Stopping at the line that holds "そこで開発されたのが猫砂でした。", repeat the lines below exactly, starting from the very first and including that final line.
----
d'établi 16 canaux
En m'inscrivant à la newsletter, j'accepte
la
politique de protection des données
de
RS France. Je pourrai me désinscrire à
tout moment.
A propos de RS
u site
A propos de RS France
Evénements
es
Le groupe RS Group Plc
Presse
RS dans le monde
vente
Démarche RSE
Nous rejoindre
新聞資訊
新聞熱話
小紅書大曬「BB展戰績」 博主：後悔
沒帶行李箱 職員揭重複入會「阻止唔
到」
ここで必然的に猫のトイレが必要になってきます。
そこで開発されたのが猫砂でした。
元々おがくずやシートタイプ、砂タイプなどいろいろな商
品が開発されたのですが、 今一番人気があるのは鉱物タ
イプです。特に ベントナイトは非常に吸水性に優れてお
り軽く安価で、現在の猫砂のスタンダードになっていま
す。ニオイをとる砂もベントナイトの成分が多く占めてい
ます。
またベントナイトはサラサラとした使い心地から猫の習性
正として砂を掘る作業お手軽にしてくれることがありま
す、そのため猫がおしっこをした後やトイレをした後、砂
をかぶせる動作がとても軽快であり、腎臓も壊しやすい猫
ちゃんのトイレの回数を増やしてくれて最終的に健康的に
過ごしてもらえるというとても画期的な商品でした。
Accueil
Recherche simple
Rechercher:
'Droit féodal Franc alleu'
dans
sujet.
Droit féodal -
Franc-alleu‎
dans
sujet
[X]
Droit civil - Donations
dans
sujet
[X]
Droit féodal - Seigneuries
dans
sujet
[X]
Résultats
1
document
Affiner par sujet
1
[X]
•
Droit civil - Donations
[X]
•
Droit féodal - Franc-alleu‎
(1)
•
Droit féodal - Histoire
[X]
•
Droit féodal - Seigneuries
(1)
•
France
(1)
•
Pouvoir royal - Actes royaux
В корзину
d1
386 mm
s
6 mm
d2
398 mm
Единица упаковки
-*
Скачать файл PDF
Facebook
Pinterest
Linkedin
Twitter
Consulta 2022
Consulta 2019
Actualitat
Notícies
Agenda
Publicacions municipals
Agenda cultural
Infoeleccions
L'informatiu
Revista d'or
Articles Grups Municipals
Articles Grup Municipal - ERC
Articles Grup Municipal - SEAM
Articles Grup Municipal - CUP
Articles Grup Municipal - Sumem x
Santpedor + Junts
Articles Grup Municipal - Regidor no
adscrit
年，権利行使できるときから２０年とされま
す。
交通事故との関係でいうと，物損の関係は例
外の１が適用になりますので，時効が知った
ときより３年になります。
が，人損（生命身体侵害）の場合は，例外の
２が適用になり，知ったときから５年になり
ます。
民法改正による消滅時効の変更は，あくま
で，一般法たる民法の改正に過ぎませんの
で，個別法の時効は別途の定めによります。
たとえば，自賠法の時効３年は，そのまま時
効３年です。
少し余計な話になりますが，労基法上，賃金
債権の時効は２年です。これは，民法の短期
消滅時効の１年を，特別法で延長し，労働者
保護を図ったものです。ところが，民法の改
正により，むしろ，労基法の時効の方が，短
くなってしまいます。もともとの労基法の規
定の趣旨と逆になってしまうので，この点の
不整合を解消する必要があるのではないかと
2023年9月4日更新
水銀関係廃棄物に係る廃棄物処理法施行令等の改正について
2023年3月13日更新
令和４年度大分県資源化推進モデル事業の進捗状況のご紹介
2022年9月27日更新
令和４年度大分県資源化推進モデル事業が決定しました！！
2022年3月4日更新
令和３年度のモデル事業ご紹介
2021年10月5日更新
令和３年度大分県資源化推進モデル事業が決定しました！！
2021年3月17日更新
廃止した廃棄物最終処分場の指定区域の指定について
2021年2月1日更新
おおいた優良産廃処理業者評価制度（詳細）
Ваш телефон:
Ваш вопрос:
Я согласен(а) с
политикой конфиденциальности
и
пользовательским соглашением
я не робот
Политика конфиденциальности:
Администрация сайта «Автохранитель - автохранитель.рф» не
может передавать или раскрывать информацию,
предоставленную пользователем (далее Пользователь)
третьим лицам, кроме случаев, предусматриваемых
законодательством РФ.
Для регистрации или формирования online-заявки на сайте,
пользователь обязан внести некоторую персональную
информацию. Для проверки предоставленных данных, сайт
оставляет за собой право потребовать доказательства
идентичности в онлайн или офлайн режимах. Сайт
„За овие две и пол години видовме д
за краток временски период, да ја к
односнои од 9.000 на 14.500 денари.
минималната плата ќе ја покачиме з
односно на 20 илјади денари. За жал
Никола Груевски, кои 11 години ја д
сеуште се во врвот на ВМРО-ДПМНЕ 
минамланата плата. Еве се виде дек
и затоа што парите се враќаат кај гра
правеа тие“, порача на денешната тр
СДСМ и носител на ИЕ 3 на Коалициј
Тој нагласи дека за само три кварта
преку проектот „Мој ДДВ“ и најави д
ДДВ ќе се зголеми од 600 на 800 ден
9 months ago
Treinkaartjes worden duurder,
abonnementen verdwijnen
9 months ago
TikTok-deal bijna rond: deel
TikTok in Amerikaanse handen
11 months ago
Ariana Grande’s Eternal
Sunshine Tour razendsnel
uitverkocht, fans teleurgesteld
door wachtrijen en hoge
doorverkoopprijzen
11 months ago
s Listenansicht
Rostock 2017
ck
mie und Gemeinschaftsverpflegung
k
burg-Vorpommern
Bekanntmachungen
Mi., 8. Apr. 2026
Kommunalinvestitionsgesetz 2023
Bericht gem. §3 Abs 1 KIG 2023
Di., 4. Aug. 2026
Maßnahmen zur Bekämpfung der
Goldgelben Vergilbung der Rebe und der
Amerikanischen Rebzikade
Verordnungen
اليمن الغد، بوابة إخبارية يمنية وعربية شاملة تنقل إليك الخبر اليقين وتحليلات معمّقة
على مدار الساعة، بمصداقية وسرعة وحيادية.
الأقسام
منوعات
----
--- ANSWER BOX ---
d'établi 16 canaux
En m'inscrivant à la newsletter, j'accepte
la
politique de protection des données
de
RS France. Je pourrai me désinscrire à
tout moment.
A propos de RS
u site
A propos de RS France
Evénements
es
Le groupe RS Group Plc
Presse
RS dans le monde
vente
Démarche RSE
Nous rejoindre
新聞資訊
新聞熱話
小紅書大曬「BB展戰績」 博主：後悔
沒帶行李箱 職員揭重複入會「阻止唔
到」
ここで必然的に猫のトイレが必要になってきます。
そこで開発されたのが猫砂でした。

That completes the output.